> _What is needed_
For the entries below, count the lines containing "American" and give only that number.

> _Material for this exercise_
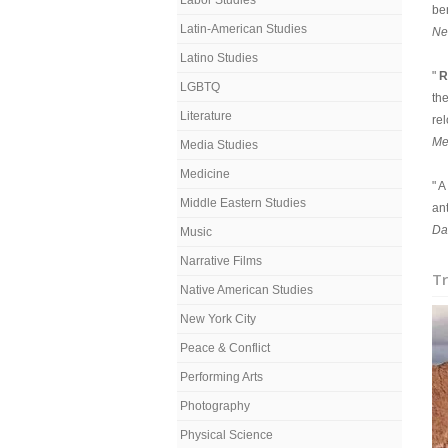
Labor Studies
ben
Latin-American Studies
Ne
Latino Studies
"
R
LGBTQ
th
Literature
rel
Me
Media Studies
Medicine
" 
Middle Eastern Studies
an
Da
Music
Narrative Films
Tr
Native American Studies
New York City
Peace & Conflict
Performing Arts
Photography
Physical Science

> _Result of this task_
2